Home > OS >  How can I build a tree of headings based on the DOM
How can I build a tree of headings based on the DOM

Time:08-06

I have a DOM of headings. I want to output a tree from it.

const dom = new DOMParser().parseFromString(
  `<!DOCTYPE html>
  <body>
    <h1>A</h1>
    <h2>B1</h2>
    <h2>C</h2>
    <h3>D</h3>
    <h3>E</h3>
    <h4>F</h3>
    <h2>B2</h2>
  </body>`,
  "text/html"
);

This is the desired output, a hierarchical table of content tree:

const output = {
  A: {
    tag: "H1",
    children: [
      {
        B1: { tag: "H2" },
        C: {
          tag: "H2",
          children: [
            {
              D: { tag: "H3" },
              E: { tag: "H3" },
              children: [{ F: { tag: "H4" } }],
            },
          ],
        },
        B2: { tag: "H2" },
      },
    ],
  },
};

This is my attempt:

const headerTagSet = new Set(["h1", "h2", "h3", "h4"]);
const headerTags = ["h1", "h2", "h3", "h4"];

function buildTree(nodes) {
  const tree = {};
  let currentNode = tree;
  let prevLevel = 0;
  const stack = [];

  for (const node of nodes) {
    if (node.tagName && headerTagSet.has(node.tagName.toLowerCase())) {
      const currentLevel = headerTags.findIndex(
        (tag) => tag === node.tagName.toLowerCase()
      );
      const isNested = currentLevel > prevLevel;
      if (isNested) {
        const newNode = {
          [node.textContent]: {
            tag: node.tagName,
          },
        };
        stack.push(newNode);
        if (currentNode.childre) {
          currentNode.childre.push(newNode);
        } else {
          currentNode.children = [newNode];
        }
        prevLevel = currentLevel;
        currentNode = newNode;
      } else {
        currentNode[node.textContent] = { tag: node.tagName };
        stack.length = 0;
      }
    }
  }

  return tree;
}

buildTree(Array.from(doc.body.childNodes));

However, my current solution is not correct. I can't seem to figure out what the current algorithm is.

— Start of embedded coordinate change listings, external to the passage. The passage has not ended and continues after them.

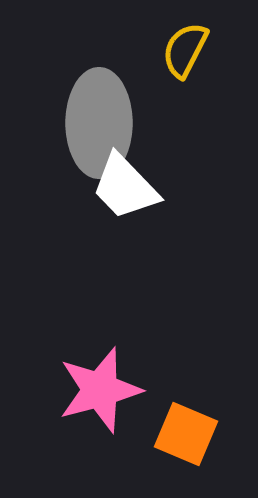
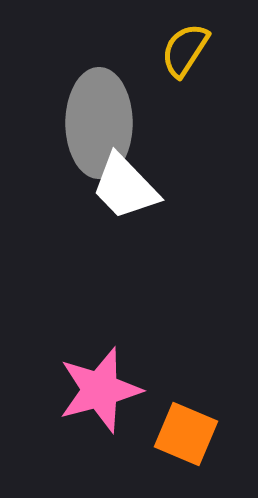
yellow semicircle: rotated 6 degrees clockwise
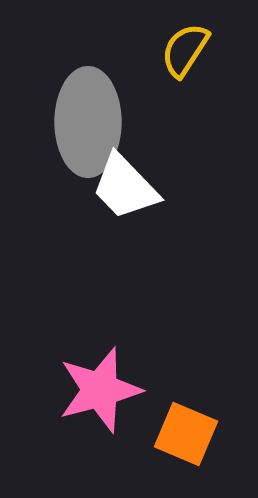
gray ellipse: moved 11 px left, 1 px up
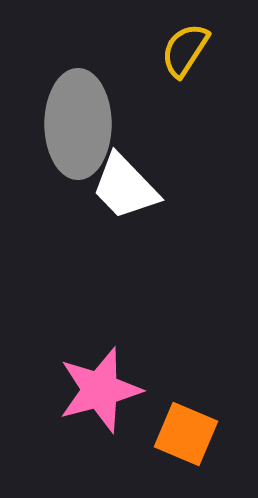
gray ellipse: moved 10 px left, 2 px down
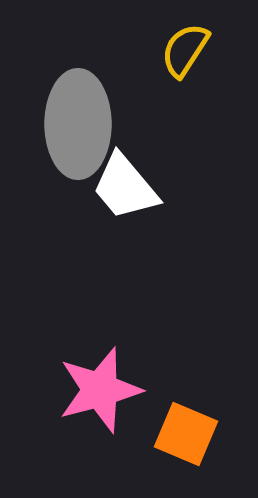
white trapezoid: rotated 4 degrees clockwise
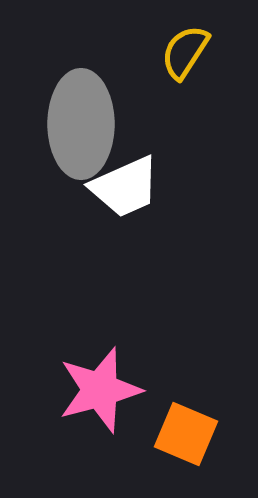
yellow semicircle: moved 2 px down
gray ellipse: moved 3 px right
white trapezoid: rotated 74 degrees counterclockwise
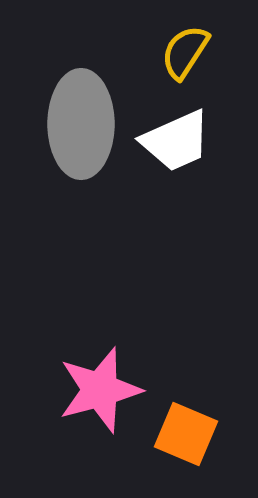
white trapezoid: moved 51 px right, 46 px up
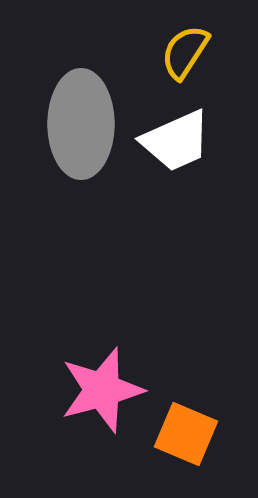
pink star: moved 2 px right
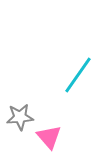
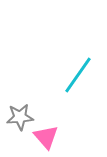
pink triangle: moved 3 px left
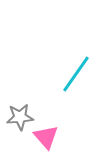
cyan line: moved 2 px left, 1 px up
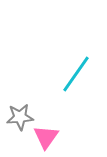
pink triangle: rotated 16 degrees clockwise
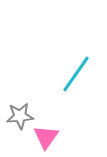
gray star: moved 1 px up
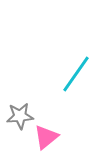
pink triangle: rotated 16 degrees clockwise
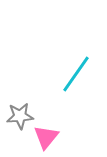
pink triangle: rotated 12 degrees counterclockwise
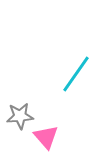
pink triangle: rotated 20 degrees counterclockwise
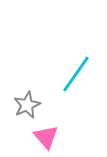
gray star: moved 7 px right, 11 px up; rotated 20 degrees counterclockwise
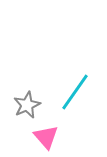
cyan line: moved 1 px left, 18 px down
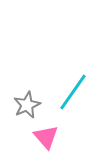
cyan line: moved 2 px left
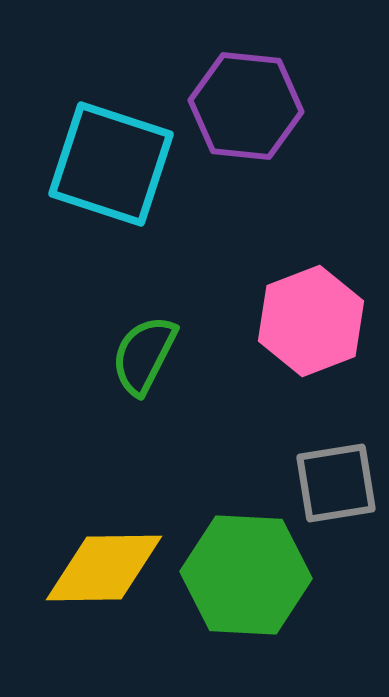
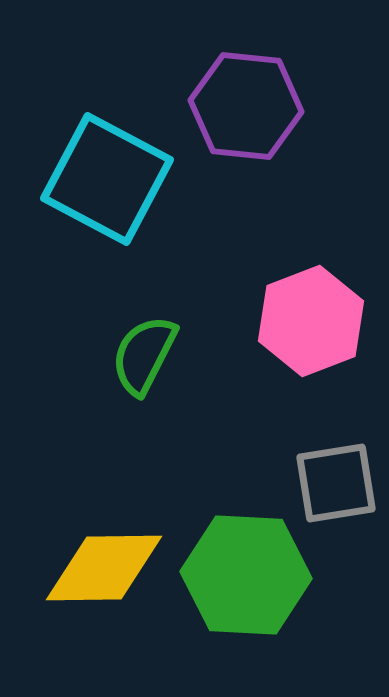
cyan square: moved 4 px left, 15 px down; rotated 10 degrees clockwise
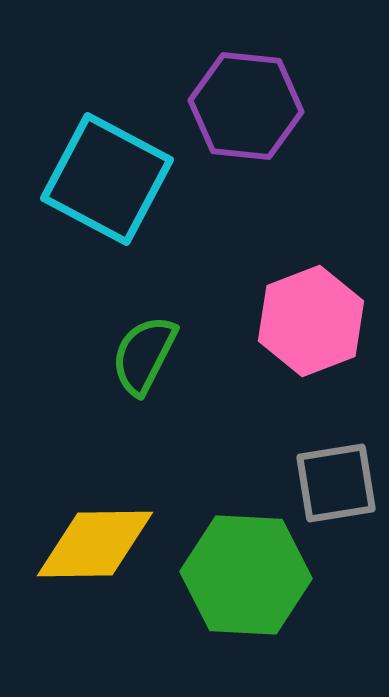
yellow diamond: moved 9 px left, 24 px up
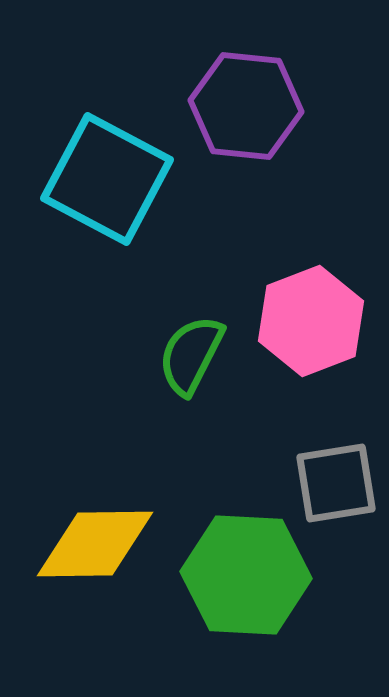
green semicircle: moved 47 px right
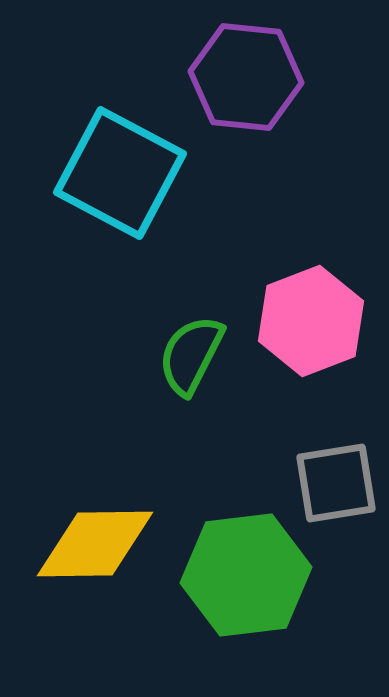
purple hexagon: moved 29 px up
cyan square: moved 13 px right, 6 px up
green hexagon: rotated 10 degrees counterclockwise
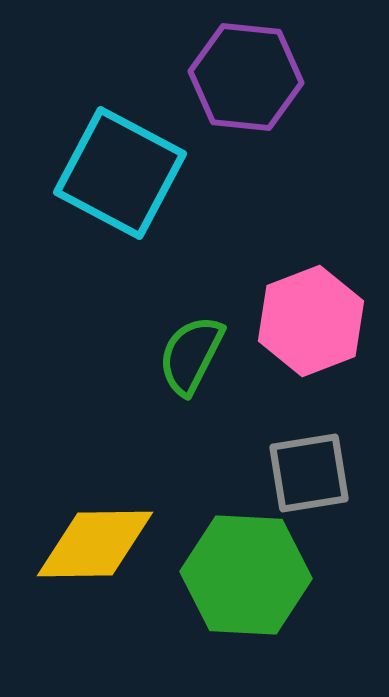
gray square: moved 27 px left, 10 px up
green hexagon: rotated 10 degrees clockwise
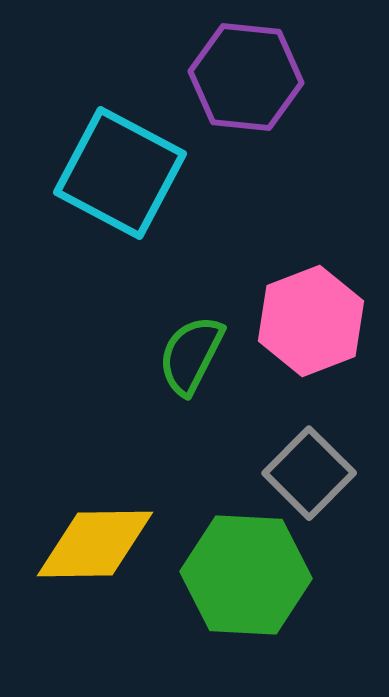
gray square: rotated 36 degrees counterclockwise
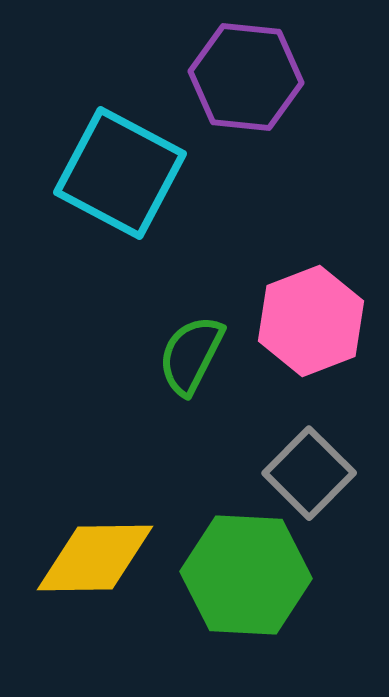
yellow diamond: moved 14 px down
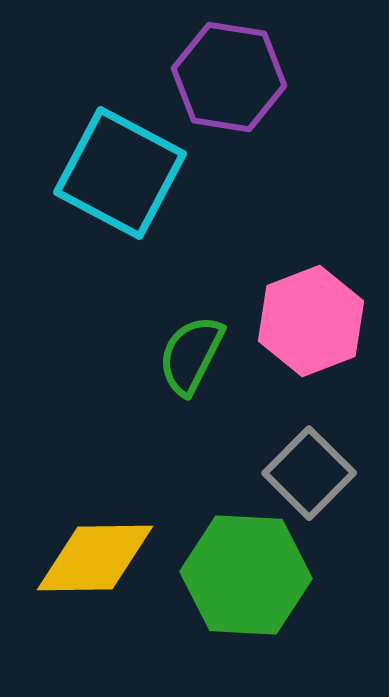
purple hexagon: moved 17 px left; rotated 3 degrees clockwise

CodePudding user response:

First of all, there seems to be an error in the structure. The expected shape for one of your nodes looks like ths:

{
  E: { tag: "H3" },
  children: [{ F: { tag: "H4" } }],
}

That is, a loose children tag conected to the root single object in C's children array, but I suspect this was intended:

{
  E: { tag: "H3", children: [{ F: { tag: "H4" } }] },
}

That is, the children property connected to E. I'm going to proceed under the latter assumption for a consistent structure.


Secondly, as described at length in the comments, the desired output structure seems suboptimal to me.

The first issue is that all children arrays have a single item always, which seems pointless. A guaranteed-one-item array might as well be stripped out and the lone element moved outward to replace the unnecessary wrapper. This saves an extra loop or [0] when it comes time to use this structure.

Secondly, when working with recursive structures, self-similarity of nodes is a desirable property which makes it easier to use the object. But the expected structure has arbitrary keys based on node text contents, which would generally be long strings in a typical DOM. Having to excessively use for ... in/Object.keys/Object.values/Object.entries or assign properties dynamically with {[key]: val} tend to be antipatterns, indicating abuse of objects as arrays.

Trees are usually used in traversals (looping over children arrays), not key lookups. Flat maps/objects are better for key lookups if that's how you ultimately aim to use the structure.

For a long time in JS' history, object key order wasn't guaranteed and there was no syntactical shorthand for dynamically assigning keys (i.e. {[key]: "val"}). Many other languages still don't provide these "features" for objects because they're easy to abuse to create suboptimal structures, as I'd argue is the case here.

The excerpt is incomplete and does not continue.